(Material to process):

********

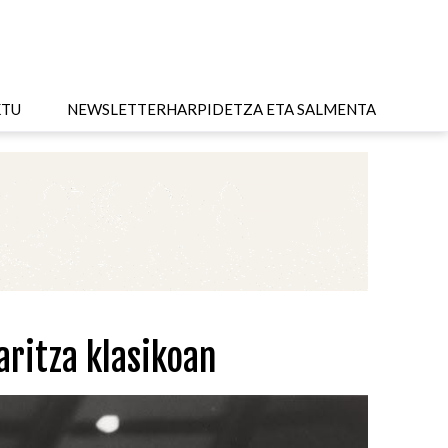
KTU
NEWSLETTER
HARPIDETZA ETA SALMENTA
aritza klasikoan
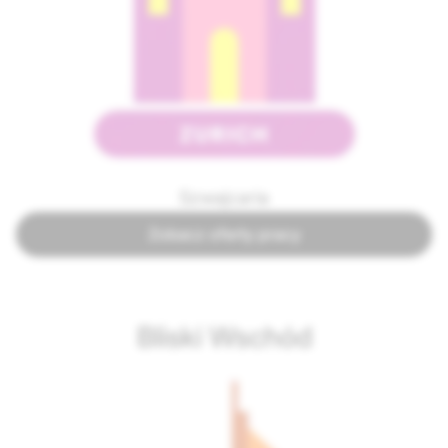
Szwajcaria
Zobacz oferty pracy
Bliski Wschód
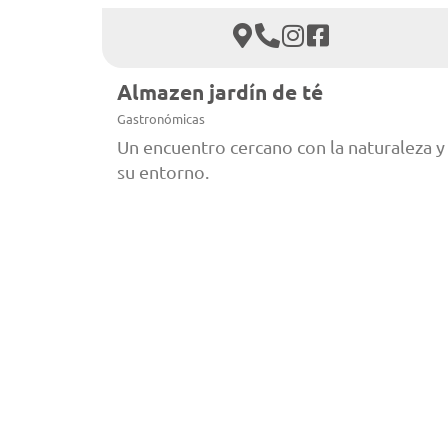
Almazen jardín de té
Gastronómicas
Un encuentro cercano con la naturaleza y
su entorno.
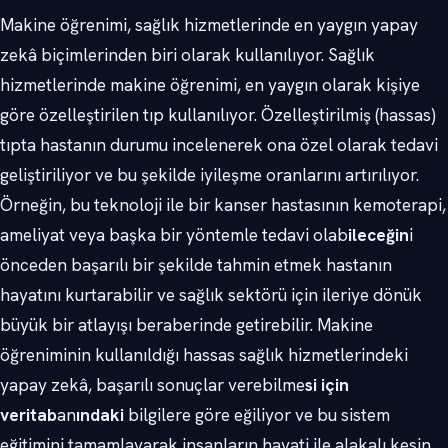
Makine öğrenimi, sağlık hizmetlerinde en yaygın yapay
zekâ biçimlerinden biri olarak kullanılıyor. Sağlık
hizmetlerinde makine öğrenimi, en yaygın olarak kişiye
göre özelleştirilen tıp kullanılıyor. Özelleştirilmiş (hassas)
tıpta hastanın durumu incelenerek ona özel olarak tedavi
geliştiriliyor ve bu şekilde iyileşme oranlarını artırılıyor.
Örneğin, bu teknoloji ile bir kanser hastasının kemoterapi,
ameliyat veya başka bir yöntemle tedavi olab
ileceğin
i
önceden başarılı bir şekilde tahmin etmek hastanın
hayatını kurtarabilir ve sağlık sektörü için ileriye dönük
büyük bir atlayışı beraberinde getirebilir. Makine
öğreniminin kullanıldığı hassas sağlık hizmetlerindeki
yapay zekâ, başarılı sonuçlar verebilme
si için
veritab
an
ındaki
bilgilere göre eğiliyor ve bu sistem
eğitimini tamamlayarak insanların hayati ile alakalı kesin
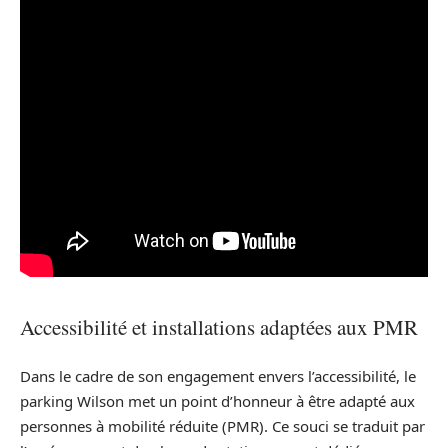
Accessibilité et installations adaptées aux PMR
Dans le cadre de son engagement envers l’accessibilité, le
parking Wilson met un point d’honneur à être adapté aux
personnes à mobilité réduite (PMR). Ce souci se traduit par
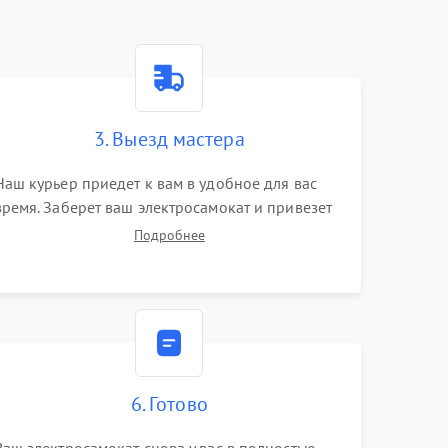
3. Выезд мастера
Наш курьер приедет к вам в удобное для вас
время. Заберет ваш электросамокат и привезет
на склад для диагностики.
Подробнее
6. Готово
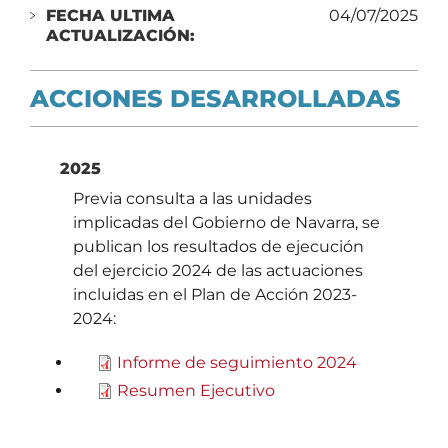
FECHA ULTIMA
04/07/2025
ACTUALIZACIÓN:
ACCIONES DESARROLLADAS
2025
Previa consulta a las unidades
implicadas del Gobierno de Navarra, se
publican los resultados de ejecución
del ejercicio 2024 de las actuaciones
incluidas en el Plan de Acción 2023-
2024:
Informe de seguimiento 2024
Resumen Ejecutivo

********

(Task goal): Return the records exactly. Don't carry the pictures over.

(Answer to this task):
KTU
NEWSLETTER
HARPIDETZA ETA SALMENTA
aritza klasikoan
Szwajcaria
Zobacz oferty pracy
Bliski Wschód
Almazen jardín de té
Gastronómicas
Un encuentro cercano con la naturaleza y
su entorno.
Makine öğrenimi, sağlık hizmetlerinde en yaygın yapay
zekâ biçimlerinden biri olarak kullanılıyor. Sağlık
hizmetlerinde makine öğrenimi, en yaygın olarak kişiye
göre özelleştirilen tıp kullanılıyor. Özelleştirilmiş (hassas)
tıpta hastanın durumu incelenerek ona özel olarak tedavi
geliştiriliyor ve bu şekilde iyileşme oranlarını artırılıyor.
Örneğin, bu teknoloji ile bir kanser hastasının kemoterapi,
ameliyat veya başka bir yöntemle tedavi olab
ileceğin
i
önceden başarılı bir şekilde tahmin etmek hastanın
hayatını kurtarabilir ve sağlık sektörü için ileriye dönük
büyük bir atlayışı beraberinde getirebilir. Makine
öğreniminin kullanıldığı hassas sağlık hizmetlerindeki
yapay zekâ, başarılı sonuçlar verebilme
si için
veritab
an
ındaki
bilgilere göre eğiliyor ve bu sistem
eğitimini tamamlayarak insanların hayati ile alakalı kesin
Accessibilité et installations adaptées aux PMR
Dans le cadre de son engagement envers l’accessibilité, le
parking Wilson met un point d’honneur à être adapté aux
personnes à mobilité réduite (PMR). Ce souci se traduit par
3. Выезд мастера
Наш курьер приедет к вам в удобное для вас
время. Заберет ваш электросамокат и привезет
на склад для диагностики.
Подробнее
6. Готово
FECHA ULTIMA
04/07/2025
ACTUALIZACIÓN:
ACCIONES DESARROLLADAS
2025
Previa consulta a las unidades
implicadas del Gobierno de Navarra, se
publican los resultados de ejecución
del ejercicio 2024 de las actuaciones
incluidas en el Plan de Acción 2023-
2024:
Informe de seguimiento 2024
Resumen Ejecutivo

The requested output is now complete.